33:50 - Unidentified Speaker
OK.

33:50 - D. B.
All right. Any other comments, anyone? OK. Also preceded by the word miniature, then the vector should be updated even further so that it no longer correlates with large, tall things.

34:02 - Unidentified Speaker
More generally than just refining the meaning of a word, the attention block allows the model to move information encoded in one embedding to that of another, potentially ones that are quite far away and potentially with information that's much richer than just a single word.

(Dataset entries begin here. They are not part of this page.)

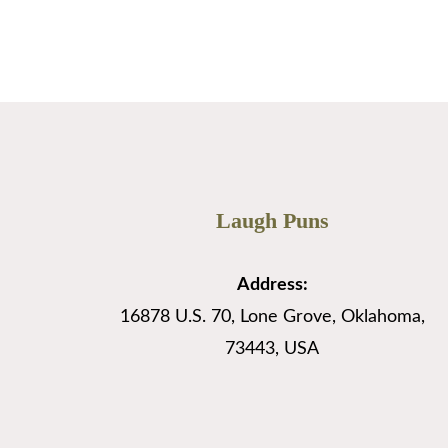
…
Read More
Laugh Puns
Address:
16878 U.S. 70, Lone Grove, Oklahoma,
73443, USA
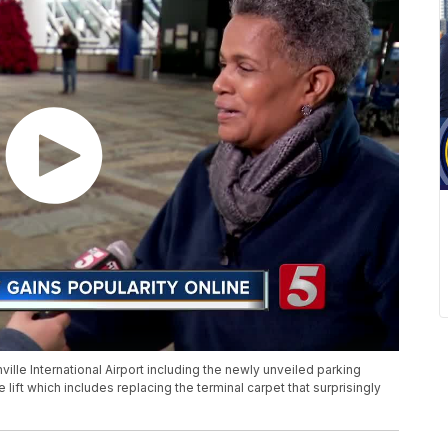
le International Airport including the newly unveiled parking
ce lift which includes replacing the terminal carpet that surprisingly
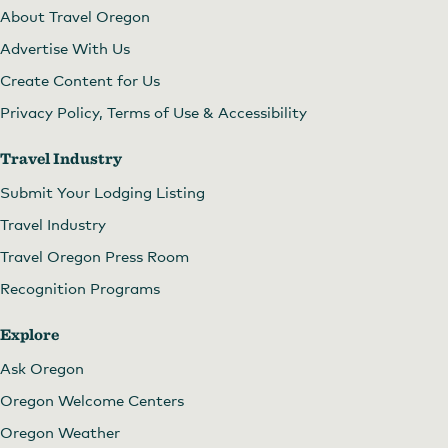
About Travel Oregon
Advertise With Us
Create Content for Us
Privacy Policy, Terms of Use & Accessibility
Travel Industry
Submit Your Lodging Listing
Travel Industry
Travel Oregon Press Room
Recognition Programs
Explore
Ask Oregon
Oregon Welcome Centers
Oregon Weather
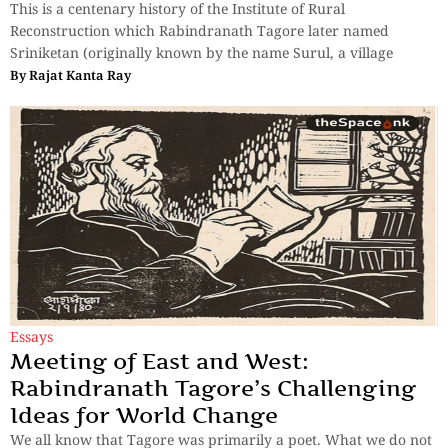
This is a centenary history of the Institute of Rural
Reconstruction which Rabindranath Tagore later named
Sriniketan (originally known by the name Surul, a village
By
Rajat Kanta Ray
Essays
Meeting of East and West:
Rabindranath Tagore’s Challenging
Ideas for World Change
We all know that Tagore was primarily a poet. What we do not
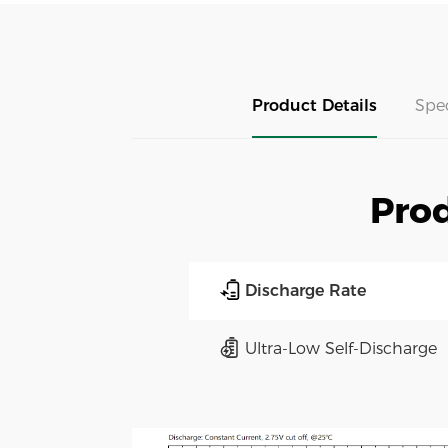
Product Details
Spe
Prod
Discharge Rate
Ultra-Low Self-Discharge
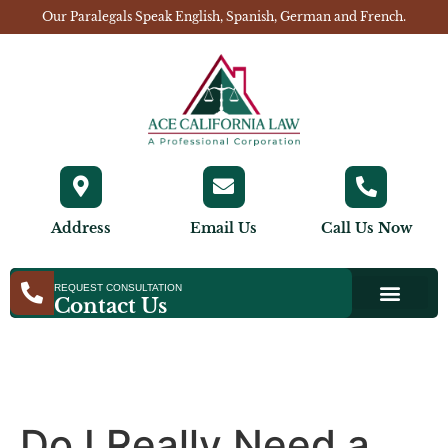
Our Paralegals Speak English, Spanish, German and French.
Address
Email Us
Call Us Now
REQUEST CONSULTATION
Contact Us
Do I Really Need a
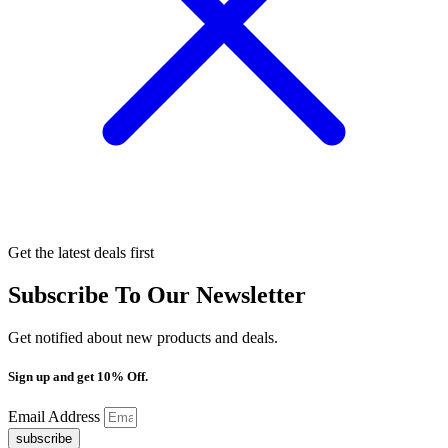
Get the latest deals first
Subscribe To Our Newsletter
Get notified about new products and deals.
Sign up and get 10% Off.
Email Address
subscribe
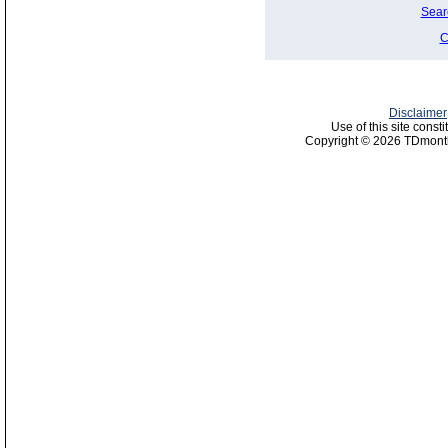
Sear
C
Disclaimer
Use of this site const
Copyright © 2026 TDmonth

What we saw in the last chapter was how after all of the vectors flow through the network, including many different attention blocks, the computation that you perform to produce a prediction of the next token is entirely a function of the last vector in the sequence. So imagine, for example, that the text you input is most of an entire mystery novel, all the way up to a point near the end, which reads, therefore the murderer was. If the model is going to accurately accurately predict the next word, that final vector in the sequence, which began its life simply embedding the word was, will have to have been updated by all of the attention blocks to represent much, much more than any individual word, somehow encoding all of the information from the full context window that's relevant to predicting the next word.

35:06 - V. W.
To step through the computations though, let's take a look. This shows that the power of a single word can be enormous when placed in a sufficiently complex context. So that was, is so much more powerful than somebody blurting out the single word was, because it carries with it all the information that preceded it in that context.

35:29 - D. B.
So every word, every subsequent word is kind of freighted with the collected context, meaning of its preceding context. That is a quotable quote.

35:39 - V. W.
You have got to write that down. Will be attributed to you in perpetuity. The freight of the previous words. That's fantastic. Any other comments?

35:50 - D. B.
Okay, let's look at a simpler example. Simpler example. Imagine that the input includes the phrase, a fluffy blue creature roamed the verdant forest.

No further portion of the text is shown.